DATA EXTRACTS –
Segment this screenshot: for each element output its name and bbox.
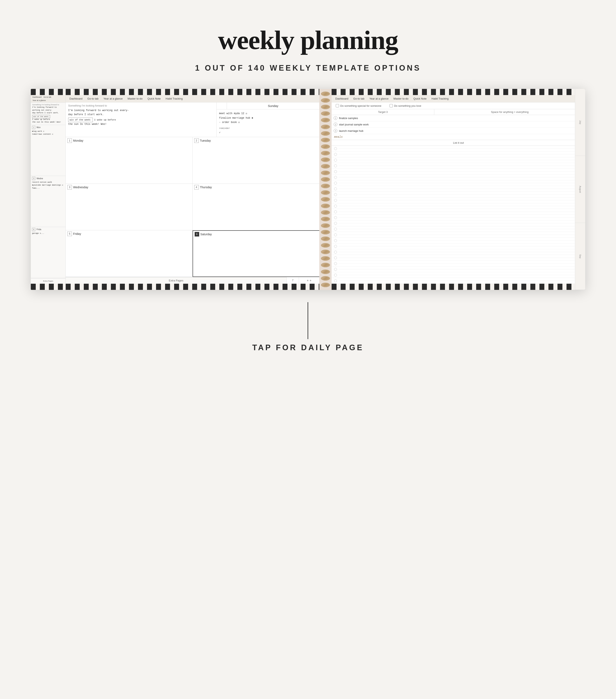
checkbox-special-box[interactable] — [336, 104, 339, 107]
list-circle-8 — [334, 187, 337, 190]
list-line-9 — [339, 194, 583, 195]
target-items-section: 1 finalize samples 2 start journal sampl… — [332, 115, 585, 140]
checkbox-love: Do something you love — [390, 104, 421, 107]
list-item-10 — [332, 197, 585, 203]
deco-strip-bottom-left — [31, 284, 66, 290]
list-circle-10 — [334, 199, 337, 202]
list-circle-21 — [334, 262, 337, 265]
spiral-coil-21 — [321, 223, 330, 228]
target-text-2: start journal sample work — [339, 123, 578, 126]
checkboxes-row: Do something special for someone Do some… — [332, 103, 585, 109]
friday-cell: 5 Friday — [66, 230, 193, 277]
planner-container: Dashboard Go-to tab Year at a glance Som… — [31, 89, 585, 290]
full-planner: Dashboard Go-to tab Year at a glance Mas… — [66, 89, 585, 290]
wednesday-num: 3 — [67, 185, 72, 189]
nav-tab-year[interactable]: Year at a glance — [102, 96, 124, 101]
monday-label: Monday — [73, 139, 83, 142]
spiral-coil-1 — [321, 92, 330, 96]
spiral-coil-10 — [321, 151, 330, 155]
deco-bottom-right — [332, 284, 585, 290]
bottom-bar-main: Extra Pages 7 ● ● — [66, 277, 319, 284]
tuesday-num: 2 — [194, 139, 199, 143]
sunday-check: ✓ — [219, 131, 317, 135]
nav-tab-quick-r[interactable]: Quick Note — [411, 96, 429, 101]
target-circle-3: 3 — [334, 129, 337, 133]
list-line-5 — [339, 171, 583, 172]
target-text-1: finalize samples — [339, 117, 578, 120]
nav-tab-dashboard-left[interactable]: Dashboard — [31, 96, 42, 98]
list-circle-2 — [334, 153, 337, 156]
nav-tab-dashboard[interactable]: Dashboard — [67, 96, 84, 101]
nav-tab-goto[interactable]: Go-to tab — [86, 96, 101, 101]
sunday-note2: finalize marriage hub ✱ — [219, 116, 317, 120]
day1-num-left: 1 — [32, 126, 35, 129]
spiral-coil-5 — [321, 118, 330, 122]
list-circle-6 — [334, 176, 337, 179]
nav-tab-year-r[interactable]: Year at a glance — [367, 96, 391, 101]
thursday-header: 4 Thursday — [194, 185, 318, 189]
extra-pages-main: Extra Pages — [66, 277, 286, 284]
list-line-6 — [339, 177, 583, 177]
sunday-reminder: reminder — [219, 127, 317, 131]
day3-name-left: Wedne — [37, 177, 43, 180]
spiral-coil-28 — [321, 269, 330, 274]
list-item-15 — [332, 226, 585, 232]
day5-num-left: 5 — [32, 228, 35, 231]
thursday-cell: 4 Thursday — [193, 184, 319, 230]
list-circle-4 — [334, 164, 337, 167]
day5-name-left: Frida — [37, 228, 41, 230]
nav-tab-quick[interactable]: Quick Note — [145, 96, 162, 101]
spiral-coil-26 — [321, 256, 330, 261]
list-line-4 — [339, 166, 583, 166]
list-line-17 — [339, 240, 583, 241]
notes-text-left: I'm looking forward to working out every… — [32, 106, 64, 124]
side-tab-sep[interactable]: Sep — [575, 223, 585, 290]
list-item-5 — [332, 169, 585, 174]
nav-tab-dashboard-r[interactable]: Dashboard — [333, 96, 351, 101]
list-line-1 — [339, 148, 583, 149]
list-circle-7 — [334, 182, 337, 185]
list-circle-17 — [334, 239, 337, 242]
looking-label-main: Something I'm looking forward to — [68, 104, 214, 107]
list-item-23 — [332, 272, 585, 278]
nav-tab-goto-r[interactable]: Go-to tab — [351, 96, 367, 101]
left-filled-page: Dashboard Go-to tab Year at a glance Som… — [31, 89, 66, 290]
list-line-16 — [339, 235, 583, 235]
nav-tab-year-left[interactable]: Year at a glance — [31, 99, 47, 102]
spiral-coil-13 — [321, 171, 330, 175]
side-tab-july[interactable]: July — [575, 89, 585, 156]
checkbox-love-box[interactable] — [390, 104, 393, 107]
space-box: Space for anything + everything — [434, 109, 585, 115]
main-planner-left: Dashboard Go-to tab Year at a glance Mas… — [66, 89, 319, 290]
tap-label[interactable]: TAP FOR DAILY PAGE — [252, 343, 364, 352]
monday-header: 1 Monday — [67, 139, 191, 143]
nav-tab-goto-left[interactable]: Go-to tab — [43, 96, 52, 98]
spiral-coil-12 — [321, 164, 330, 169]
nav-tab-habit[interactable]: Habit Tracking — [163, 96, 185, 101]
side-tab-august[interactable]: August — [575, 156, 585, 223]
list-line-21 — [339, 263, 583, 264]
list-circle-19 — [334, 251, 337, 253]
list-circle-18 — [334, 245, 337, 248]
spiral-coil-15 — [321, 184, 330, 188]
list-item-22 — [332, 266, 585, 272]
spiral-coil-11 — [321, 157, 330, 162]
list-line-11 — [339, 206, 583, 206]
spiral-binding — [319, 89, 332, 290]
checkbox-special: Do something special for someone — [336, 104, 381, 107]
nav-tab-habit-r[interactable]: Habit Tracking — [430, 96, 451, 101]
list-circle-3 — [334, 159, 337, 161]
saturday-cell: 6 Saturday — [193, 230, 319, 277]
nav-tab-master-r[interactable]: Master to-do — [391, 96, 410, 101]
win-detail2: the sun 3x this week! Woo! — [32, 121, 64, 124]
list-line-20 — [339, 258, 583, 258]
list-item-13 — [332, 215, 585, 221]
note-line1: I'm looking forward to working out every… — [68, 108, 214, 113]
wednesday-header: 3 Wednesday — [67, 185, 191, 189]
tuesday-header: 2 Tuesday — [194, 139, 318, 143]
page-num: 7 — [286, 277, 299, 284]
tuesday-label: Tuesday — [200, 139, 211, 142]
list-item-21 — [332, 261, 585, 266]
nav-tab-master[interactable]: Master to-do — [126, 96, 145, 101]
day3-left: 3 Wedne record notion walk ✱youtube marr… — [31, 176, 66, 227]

...

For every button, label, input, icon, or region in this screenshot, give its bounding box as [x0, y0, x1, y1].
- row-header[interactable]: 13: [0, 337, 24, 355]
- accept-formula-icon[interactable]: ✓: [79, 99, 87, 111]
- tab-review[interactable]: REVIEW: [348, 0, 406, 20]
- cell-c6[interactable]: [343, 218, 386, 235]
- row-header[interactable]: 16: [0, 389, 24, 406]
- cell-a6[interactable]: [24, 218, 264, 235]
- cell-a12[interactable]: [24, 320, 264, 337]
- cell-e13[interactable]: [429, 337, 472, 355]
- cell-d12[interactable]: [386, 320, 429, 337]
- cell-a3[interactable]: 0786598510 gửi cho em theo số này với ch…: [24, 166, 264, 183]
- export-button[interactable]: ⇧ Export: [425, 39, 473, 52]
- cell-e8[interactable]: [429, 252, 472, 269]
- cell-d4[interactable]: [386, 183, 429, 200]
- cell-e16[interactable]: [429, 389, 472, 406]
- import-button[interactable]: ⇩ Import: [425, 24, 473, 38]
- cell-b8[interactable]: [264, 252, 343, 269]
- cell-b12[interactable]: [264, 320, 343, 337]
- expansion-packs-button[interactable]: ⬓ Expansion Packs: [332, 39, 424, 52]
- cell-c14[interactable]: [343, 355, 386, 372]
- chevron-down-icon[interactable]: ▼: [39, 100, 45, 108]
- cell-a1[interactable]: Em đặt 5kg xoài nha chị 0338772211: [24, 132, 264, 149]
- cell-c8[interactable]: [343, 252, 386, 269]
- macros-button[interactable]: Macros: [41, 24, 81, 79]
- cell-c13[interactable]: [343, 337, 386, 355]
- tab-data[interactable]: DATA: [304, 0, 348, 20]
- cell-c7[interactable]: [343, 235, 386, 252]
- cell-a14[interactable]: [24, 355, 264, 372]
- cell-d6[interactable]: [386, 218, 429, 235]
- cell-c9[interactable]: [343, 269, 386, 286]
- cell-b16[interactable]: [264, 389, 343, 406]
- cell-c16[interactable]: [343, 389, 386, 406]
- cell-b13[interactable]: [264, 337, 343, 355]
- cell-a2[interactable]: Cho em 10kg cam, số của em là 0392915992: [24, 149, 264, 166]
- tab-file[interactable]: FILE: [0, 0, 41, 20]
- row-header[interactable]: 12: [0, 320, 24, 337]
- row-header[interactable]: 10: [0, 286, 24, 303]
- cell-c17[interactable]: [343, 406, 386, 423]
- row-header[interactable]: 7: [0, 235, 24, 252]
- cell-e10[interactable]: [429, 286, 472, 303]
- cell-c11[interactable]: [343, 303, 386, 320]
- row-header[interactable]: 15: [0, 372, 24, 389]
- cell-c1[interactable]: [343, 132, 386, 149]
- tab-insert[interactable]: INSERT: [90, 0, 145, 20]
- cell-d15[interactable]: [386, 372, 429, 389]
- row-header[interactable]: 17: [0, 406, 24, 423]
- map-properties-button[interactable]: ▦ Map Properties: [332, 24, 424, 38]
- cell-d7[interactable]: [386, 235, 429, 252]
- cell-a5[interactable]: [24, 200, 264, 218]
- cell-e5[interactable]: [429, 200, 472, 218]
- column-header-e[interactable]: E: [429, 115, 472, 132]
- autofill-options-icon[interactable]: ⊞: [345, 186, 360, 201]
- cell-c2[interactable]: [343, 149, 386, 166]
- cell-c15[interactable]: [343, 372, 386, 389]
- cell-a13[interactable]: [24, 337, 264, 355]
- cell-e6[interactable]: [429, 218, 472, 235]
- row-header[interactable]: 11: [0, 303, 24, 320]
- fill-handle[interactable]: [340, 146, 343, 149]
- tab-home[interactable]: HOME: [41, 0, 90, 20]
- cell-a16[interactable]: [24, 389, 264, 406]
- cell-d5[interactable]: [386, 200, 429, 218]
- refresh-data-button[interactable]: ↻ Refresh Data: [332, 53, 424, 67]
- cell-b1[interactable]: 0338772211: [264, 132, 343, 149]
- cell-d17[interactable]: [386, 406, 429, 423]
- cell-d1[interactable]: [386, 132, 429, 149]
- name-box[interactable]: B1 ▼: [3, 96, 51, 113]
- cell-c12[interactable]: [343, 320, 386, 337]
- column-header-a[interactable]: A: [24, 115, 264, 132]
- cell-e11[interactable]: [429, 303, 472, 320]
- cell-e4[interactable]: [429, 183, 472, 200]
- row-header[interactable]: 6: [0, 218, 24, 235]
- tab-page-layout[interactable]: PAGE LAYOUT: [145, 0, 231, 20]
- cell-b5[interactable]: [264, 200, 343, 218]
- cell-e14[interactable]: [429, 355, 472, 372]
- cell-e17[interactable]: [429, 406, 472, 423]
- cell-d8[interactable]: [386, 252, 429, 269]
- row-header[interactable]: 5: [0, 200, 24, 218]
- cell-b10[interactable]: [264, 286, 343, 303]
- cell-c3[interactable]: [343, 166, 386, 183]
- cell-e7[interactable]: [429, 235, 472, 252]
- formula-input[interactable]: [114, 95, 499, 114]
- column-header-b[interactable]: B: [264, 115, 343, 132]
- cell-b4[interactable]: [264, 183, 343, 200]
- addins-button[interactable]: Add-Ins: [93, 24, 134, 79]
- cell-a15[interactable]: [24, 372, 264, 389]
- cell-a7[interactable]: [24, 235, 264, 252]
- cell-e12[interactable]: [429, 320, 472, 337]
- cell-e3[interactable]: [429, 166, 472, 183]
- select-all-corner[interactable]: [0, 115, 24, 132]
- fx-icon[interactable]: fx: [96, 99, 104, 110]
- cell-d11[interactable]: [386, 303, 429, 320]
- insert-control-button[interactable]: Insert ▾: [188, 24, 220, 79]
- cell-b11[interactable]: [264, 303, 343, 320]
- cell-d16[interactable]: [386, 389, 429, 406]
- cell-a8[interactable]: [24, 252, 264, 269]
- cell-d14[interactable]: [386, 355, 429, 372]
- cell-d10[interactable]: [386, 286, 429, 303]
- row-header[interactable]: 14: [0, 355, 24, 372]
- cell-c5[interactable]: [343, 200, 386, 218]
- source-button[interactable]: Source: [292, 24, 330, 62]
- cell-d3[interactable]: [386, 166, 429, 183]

--

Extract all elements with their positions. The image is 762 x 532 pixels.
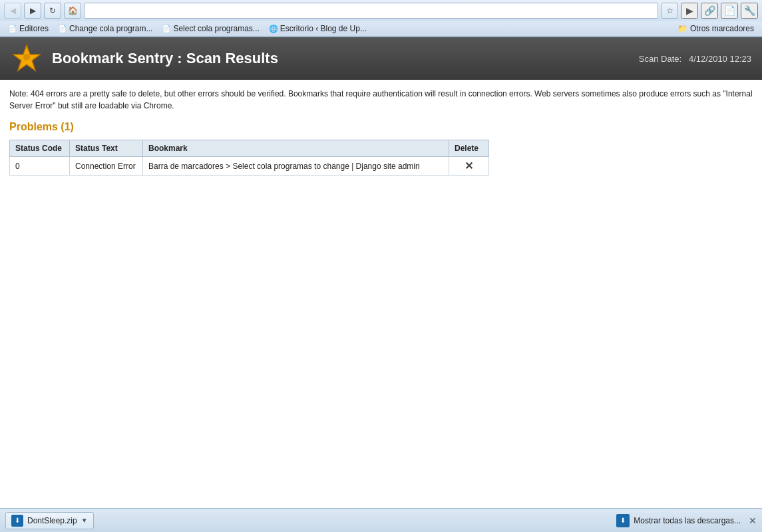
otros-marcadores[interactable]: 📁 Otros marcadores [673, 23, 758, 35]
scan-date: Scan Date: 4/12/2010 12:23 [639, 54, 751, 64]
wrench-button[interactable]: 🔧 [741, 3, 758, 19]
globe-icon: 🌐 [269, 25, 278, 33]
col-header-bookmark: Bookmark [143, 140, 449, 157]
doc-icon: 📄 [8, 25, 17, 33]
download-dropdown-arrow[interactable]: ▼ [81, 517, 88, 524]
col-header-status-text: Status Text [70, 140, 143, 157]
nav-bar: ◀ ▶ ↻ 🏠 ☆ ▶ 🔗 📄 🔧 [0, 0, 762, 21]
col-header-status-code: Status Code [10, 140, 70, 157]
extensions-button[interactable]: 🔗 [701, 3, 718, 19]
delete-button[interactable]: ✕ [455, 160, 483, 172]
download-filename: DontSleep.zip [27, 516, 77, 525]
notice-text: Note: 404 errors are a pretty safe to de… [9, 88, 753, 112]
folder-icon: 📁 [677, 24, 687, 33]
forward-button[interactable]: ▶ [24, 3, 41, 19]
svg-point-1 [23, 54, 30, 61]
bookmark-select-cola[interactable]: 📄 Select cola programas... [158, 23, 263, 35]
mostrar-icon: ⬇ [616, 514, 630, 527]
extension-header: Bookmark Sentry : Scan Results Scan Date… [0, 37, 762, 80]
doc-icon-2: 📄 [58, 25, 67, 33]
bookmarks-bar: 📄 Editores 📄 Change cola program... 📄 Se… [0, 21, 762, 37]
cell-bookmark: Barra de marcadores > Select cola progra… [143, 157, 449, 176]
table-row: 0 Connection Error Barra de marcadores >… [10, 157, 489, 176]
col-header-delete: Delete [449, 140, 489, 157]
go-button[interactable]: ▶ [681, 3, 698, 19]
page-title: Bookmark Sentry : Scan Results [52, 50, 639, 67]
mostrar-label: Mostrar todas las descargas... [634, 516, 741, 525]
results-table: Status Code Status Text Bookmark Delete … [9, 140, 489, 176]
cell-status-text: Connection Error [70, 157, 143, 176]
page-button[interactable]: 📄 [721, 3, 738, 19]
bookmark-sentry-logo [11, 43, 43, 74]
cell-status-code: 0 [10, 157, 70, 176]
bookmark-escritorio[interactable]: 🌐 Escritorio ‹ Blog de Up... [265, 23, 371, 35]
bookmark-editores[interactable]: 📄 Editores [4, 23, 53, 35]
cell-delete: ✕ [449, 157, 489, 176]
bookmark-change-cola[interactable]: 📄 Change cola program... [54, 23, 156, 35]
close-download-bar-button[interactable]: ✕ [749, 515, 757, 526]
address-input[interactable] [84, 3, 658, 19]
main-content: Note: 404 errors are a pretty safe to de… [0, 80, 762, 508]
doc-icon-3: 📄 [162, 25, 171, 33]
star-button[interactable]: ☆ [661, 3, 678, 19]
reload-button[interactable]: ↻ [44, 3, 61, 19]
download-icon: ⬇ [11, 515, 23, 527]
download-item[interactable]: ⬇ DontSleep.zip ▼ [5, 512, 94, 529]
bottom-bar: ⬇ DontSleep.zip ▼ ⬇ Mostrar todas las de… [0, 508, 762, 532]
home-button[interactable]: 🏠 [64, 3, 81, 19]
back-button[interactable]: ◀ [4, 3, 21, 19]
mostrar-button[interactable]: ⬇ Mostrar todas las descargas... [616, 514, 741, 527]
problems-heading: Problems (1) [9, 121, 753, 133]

WORK REQUIRED –
List the lines of the records where "screenshot" occurs.

SOLUTION TO THIS EXERCISE –
Segment this screenshot: for each element output its name and bbox.
For every button, label, input, icon, or region in this screenshot, give its bounding box as [x0, y0, x1, y1].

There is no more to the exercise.